Ignoring the interaction between wind and ocean currents can have consequences for predicting global warming, researchers report.

Specifically, it can cause climate models to underestimate warming by as much as 17%, a new study shows.

“The ocean plays a huge role in global warming—its currents can redistribute heat from warmer to colder regions, for instance, by moving warm water from the equator to the poles,” says Kay McMonigal, a postdoctoral research scholar at North Carolina State University and corresponding author of the study in Geophysical Research Letters.

The study focuses on shallow ocean currents, which stretch from the ocean surface to 1,000 to 2,000 meters below the surface. Unlike other ocean currents, these shallower currents are susceptible to the effect of wind.

“The currents change as the winds change, and move heat into different places,” McMonigal says. “Climate models haven’t traditionally been looking at this interaction as a potential contributor to warming, so I wanted to find out if changing shallow currents can impact warming.”

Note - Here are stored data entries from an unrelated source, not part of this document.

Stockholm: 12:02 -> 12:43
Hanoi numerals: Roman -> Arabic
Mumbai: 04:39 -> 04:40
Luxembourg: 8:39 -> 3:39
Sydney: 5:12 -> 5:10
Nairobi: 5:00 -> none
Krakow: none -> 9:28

McMonigal and the research team used standard international climate models and climate data from 1850 to 2014 to run the experiment. They created two models. In one version, they allowed shallow ocean currents to change with the changing climate; in the other, the shallow ocean currents ran in a repeating, seasonal pattern.

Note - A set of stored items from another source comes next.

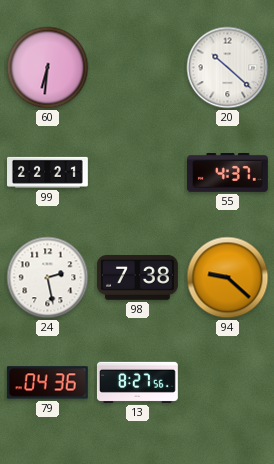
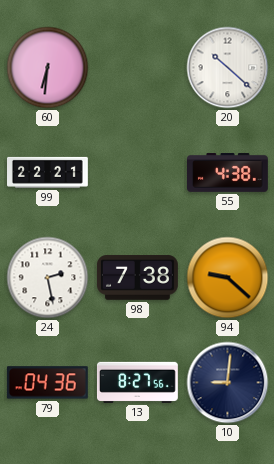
55: 4:37 -> 4:38
10: none -> 9:01
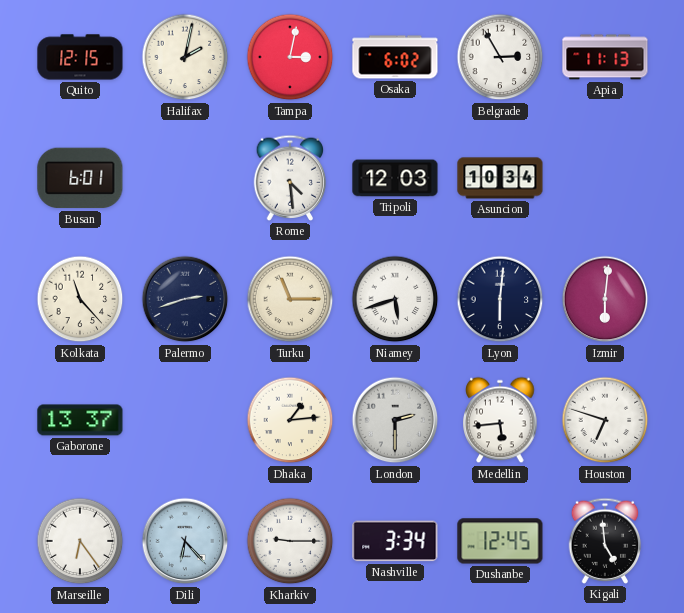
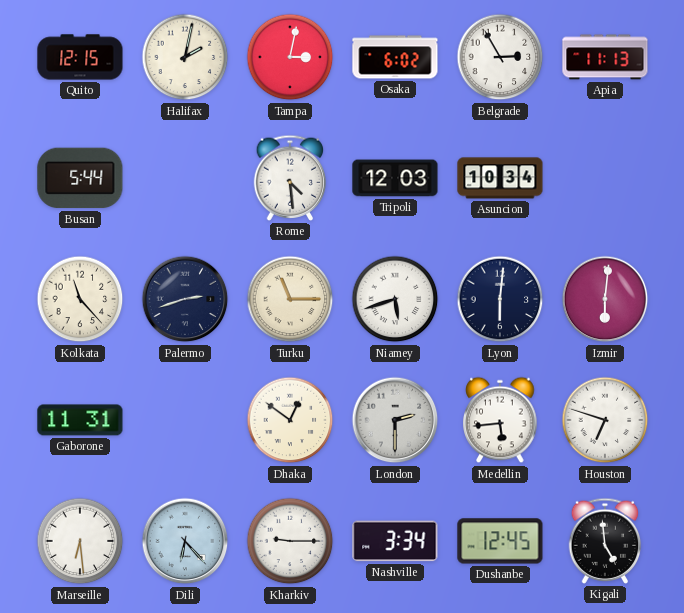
Busan: 6:01 -> 5:44
Gaborone: 13:37 -> 11:31
Dhaka: 1:14 -> 12:51
Marseille: 6:24 -> 6:29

The researchers saw that the model where shallow ocean currents shifted with the changing climate warmed 17% more than the model where winds and currents did not change.

Why do shallow ocean currents have this significant impact on warming?

“When the ocean moves heat around, the warmer ocean surface can, in turn, cause the air over that part of the ocean to get warmer,” McMonigal says. “Depending on the location, this extra warming can have different effects; for example, in places considered ‘sensitive’ like the tropical Pacific, warmer oceans reduce cloud cover. Clouds burn off, more sunlight enters the system, and warming is amplified.

“In the interest of more accurate climate models, our study shows that we need to take shallow currents and the winds that drive them into consideration.”